Date(s) - 29/05/2017
11 h 00 min - 12 h 00 min
Complex phenotypes are influenced by different single nucleotide polymorphisms (SNPs) and genes. Genome-wide association studies (GWAS) is a common technique to statistically associate tag SNPs to given complex phenotypes. A large number of associated loci fall into non-coding regions, which contribute to the phenotype through the regulation of target genes. SNPs in these regions are more difficult to analyze, because heterogeneity of regulatory mechanisms. A number of bioinformatics tools exist to prioritize causal regulatory SNPs, but these methods are not able to distinguish associated SNPs, because most associated loci do not cause the phenotype and do only co-occur with an unknown causal SNP. Predictive models of associated loci might be useful to integrate the vast number of known phenotype-specific associated loci and to prioritize loci with an association at borderline significance.
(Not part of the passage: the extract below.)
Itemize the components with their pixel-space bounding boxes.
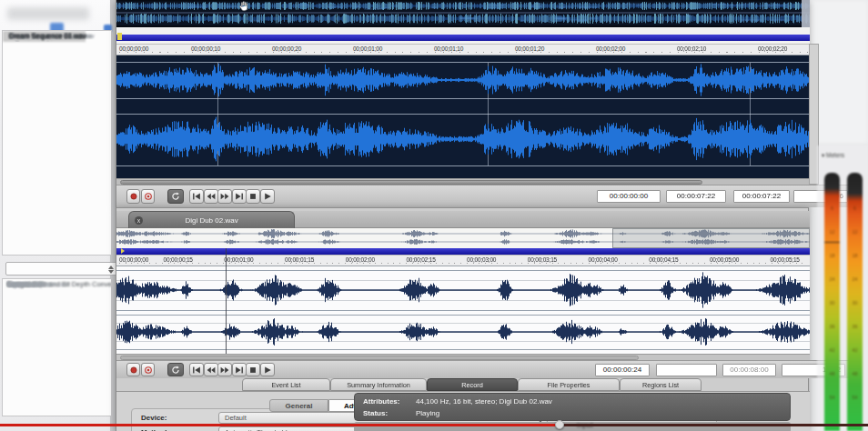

Here we present a method to train a supervised classification model using associated loci and regulatory features to predict likely association loci in non-coding regions at the genome. Leave-one-chromosome-out cross-validation shows area-under-the-curve (AUCs) performances between 0.79 and 0.71 for intronic and intergenic SNPs. Analysis of the learning matrices shows a good agreement of known roles of histone marks for prediction of associated SNPs. We also find that crucial genes like cancer genes often contain SNPs with positive scores whereas likely less important unannotated genes mostly contain SNPs with negative scores.
In conclusion, this new method predicts and helps understand the function of the non-coding genome based on associated SNPs and regulatory feature data.